Hello from block 1, thread 0
Hello from block 1, thread 1
Hello from block 1, thread 2
Hello from block 1, thread 3
Hello from block 1, thread 4
Hello from block 1, thread 5
....
Hello from block 8, thread 3
Hello from block 8, thread 4
Hello from block 8, thread 5
Hello from block 8, thread 6
Hello from block 8, thread 7
Hello from block 8, thread 8
Hello from block 8, thread 9
It's generally a good idea to limit the number of threads calling printf
to avoid getting spammed.
if (threadIdx.x == 0) {
printf(...);
}
Some important notes:
printf
output is stored in a circular buffer of a fixed size. If the buffer fills, old output will be overwritten. The buffer's size defaults to 1MB and can be configured withcudaDeviceSetLimit(cudaLimitPrintfFifoSize, size_t size)

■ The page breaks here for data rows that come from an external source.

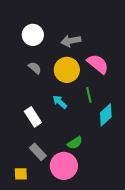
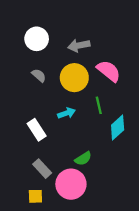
cyan arrow: (60, 102) -> (67, 113), turned 119
yellow square: (21, 174) -> (35, 196), moved

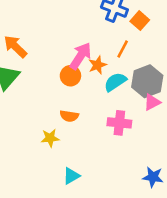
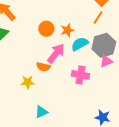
orange line: (123, 49) -> (98, 17), moved
pink arrow: (81, 56) -> (56, 54), moved
orange circle: (70, 76) -> (46, 29), moved

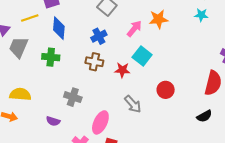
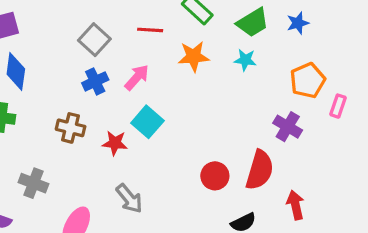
orange star: (158, 19) -> (194, 56), moved
blue cross: (99, 36) -> (95, 81), moved
red circle: (166, 90) -> (215, 176), moved

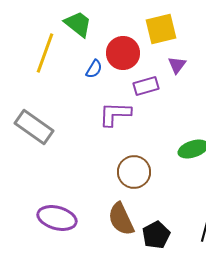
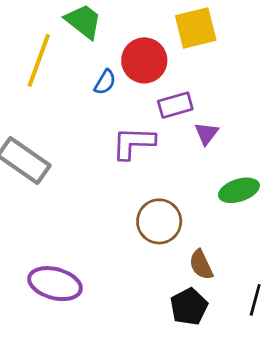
purple triangle: (177, 65) -> (206, 133), moved
brown semicircle: (121, 219) -> (201, 265), moved, size x0.7

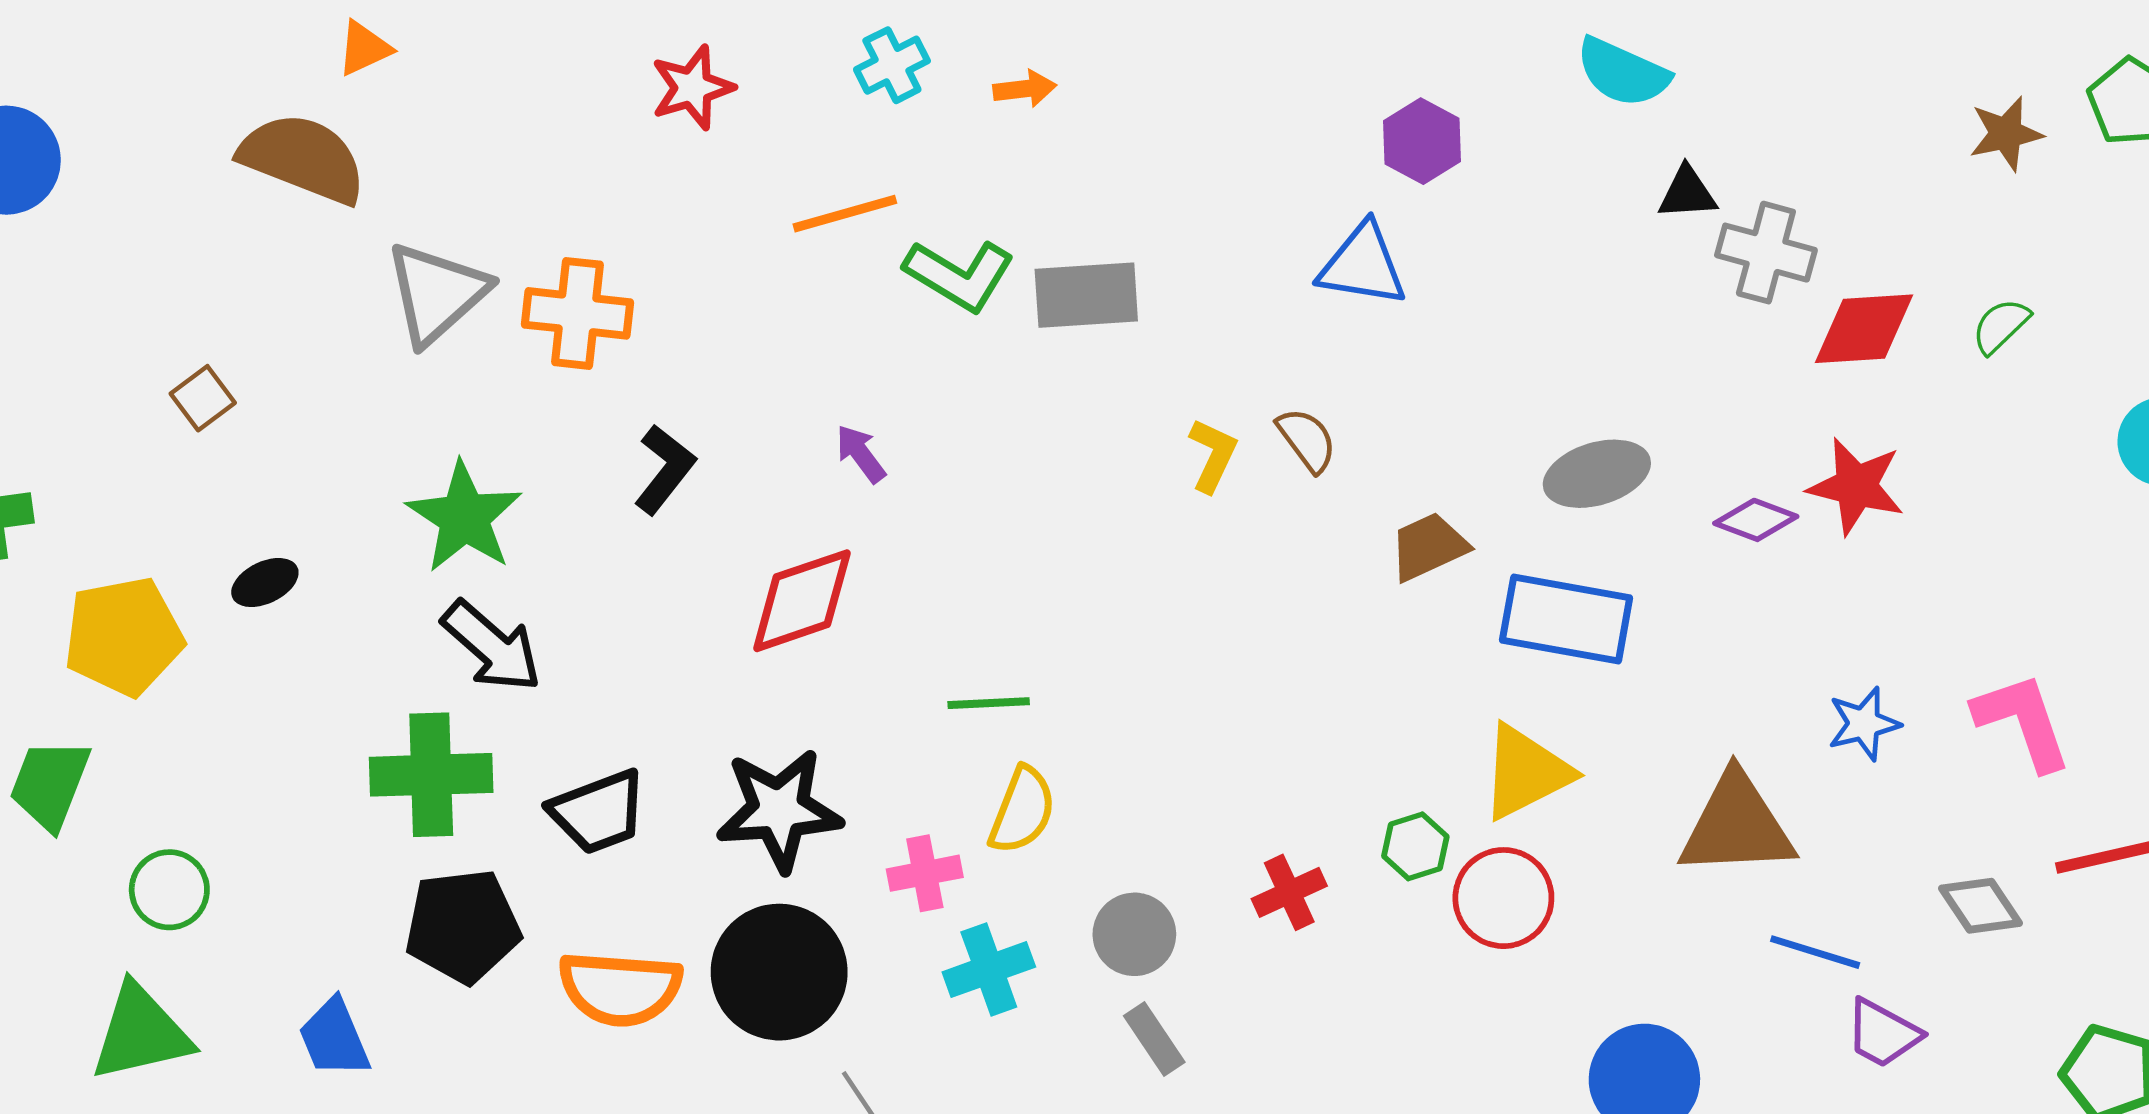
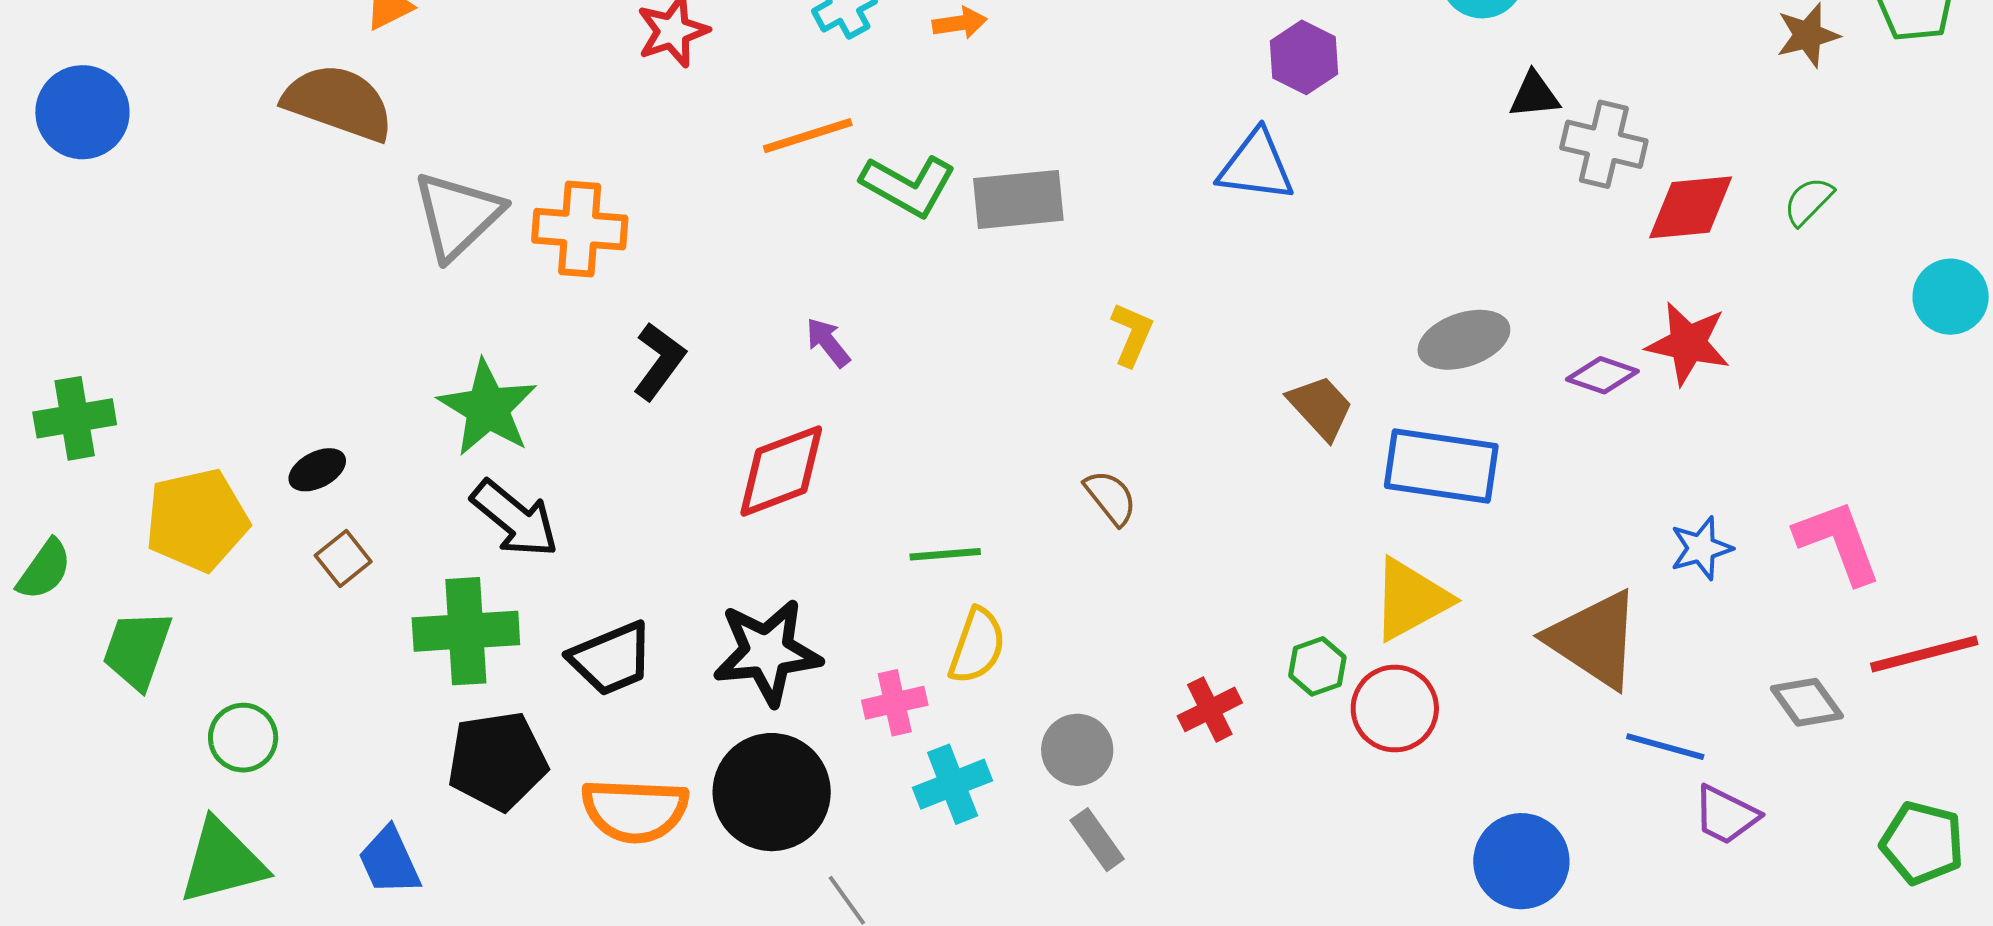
brown square: (203, 398) -> (343, 559), moved
brown semicircle: (1307, 440) -> (1111, 497), moved
brown trapezoid: (1429, 547) -> (1321, 407), turned 74
brown triangle: (1737, 825) -> (1594, 639), turned 38

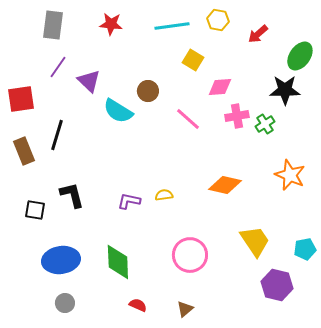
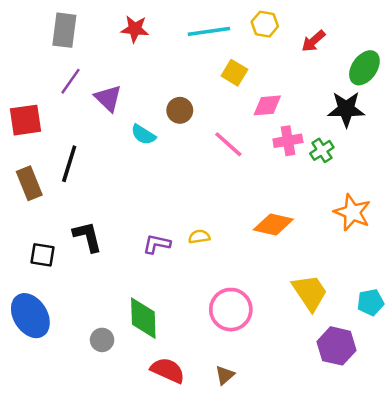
cyan semicircle: (118, 111) -> (143, 135), size x0.7
blue ellipse: (61, 260) -> (30, 316), moved, turned 66
gray circle: (65, 303) -> (102, 340), moved
red semicircle: (138, 305) -> (168, 370), size x1.6

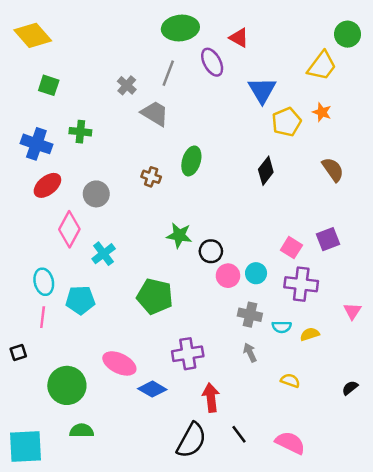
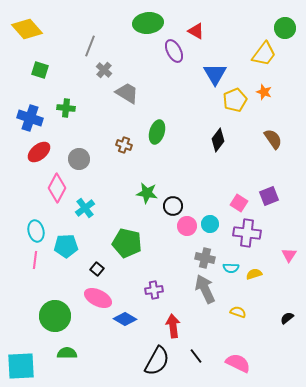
gray line: (168, 73) -> (90, 46), moved
black square: (18, 353) -> (97, 269), moved, turned -32
gray arrow: (250, 353) -> (205, 289), size x1.8
purple cross: (188, 354) -> (154, 290), size x0.7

.This buffer is flushed only for
- the start of a kernel launch
- synchronization (e.g.
cudaDeviceSynchronize()
) - blocking memory copies (e.g.
cudaMemcpy(...)
) - module load/unload
- context destruction
An important thing to note is that this list does not include program exit. If the call to
cudaDeviceSynchronize()
was removed from the example program above, the we would see no output.